“Is there anybody looking after you?”

“No—no—thieves! all thieves!—don’t want ’em.”

Then he made as if he would shut the door.

“I came up to see you on business,” I said; “about selling the house.”

“No business to-day,” he croaked. “Too ill. Come to-morrow—any time. Come to-morrow.” And with that he shut the door in my face.

I heard him shuffling away across the hall, kicking the fallen bell with a tinkle along the floor, and then, as I turned to go, I heard him fall and groan. I ran in hastily, and with great difficulty managed to get him on his feet again. He stood there for some few minutes, clutching me and rattling his throat; then, hanging on my arm, dragging me along with him, he paddled off down a short dark passage towards a half-open door, pushed it wide, and pulled me after him into the great empty drawing-room.

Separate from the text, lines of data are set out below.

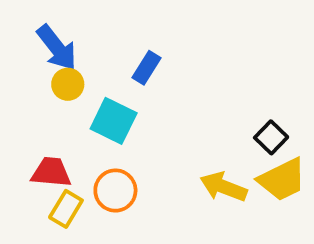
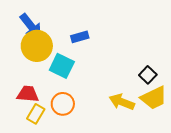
blue rectangle: (147, 68) -> (80, 37), turned 42
yellow circle: (68, 84) -> (37, 46), size x1.8

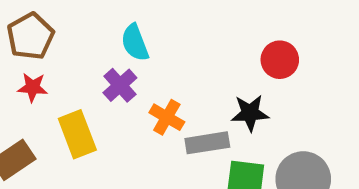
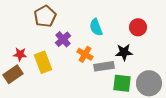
brown pentagon: (30, 36) -> (45, 16), moved
cyan semicircle: (135, 43) -> (96, 27), moved
red star: (33, 87) -> (20, 54), moved

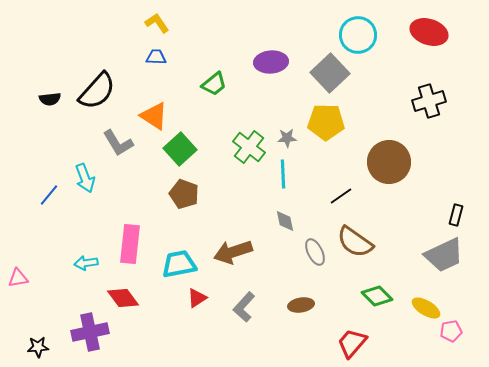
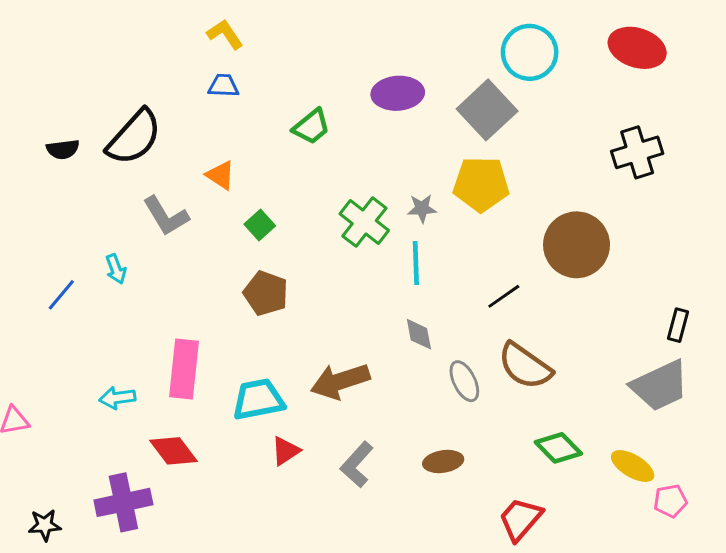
orange triangle: (154, 116) -> (220, 175), size x0.7
green square: (180, 149) -> (260, 225), size x0.6
cyan arrow: (85, 178) -> (116, 269), size x0.7

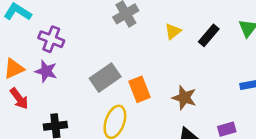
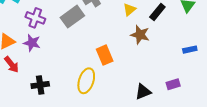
gray rectangle: (105, 78) -> (72, 17), moved
brown star: (184, 98) -> (140, 35), moved

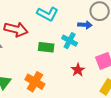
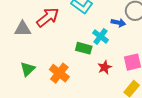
red arrow: (16, 29) -> (48, 17), turned -60
green rectangle: (46, 47) -> (84, 48), moved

The blinds were down, and the fading February sun gleamed in on the bare worn carpet. In front of the fine fireplace, with a little dying wood-fire in it, stood an arm-chair, with a small table beside it. A candle and snuffers were on it, and a plate of stale bread-and-butter. On the high mantel-piece was a medicine bottle, full and corked.

He sank back into his chair, and lay there, breathing heavily, with his eyes closed.

“But is there nobody looking after you?” I asked, and he made some twitching movement with his fingers.

Just at that moment in flounced the gardener’s wife, drying her hands on her apron. She was a big, handsome, shameless-looking creature, with a naming eye and a hard, high color on her stiff cheeks.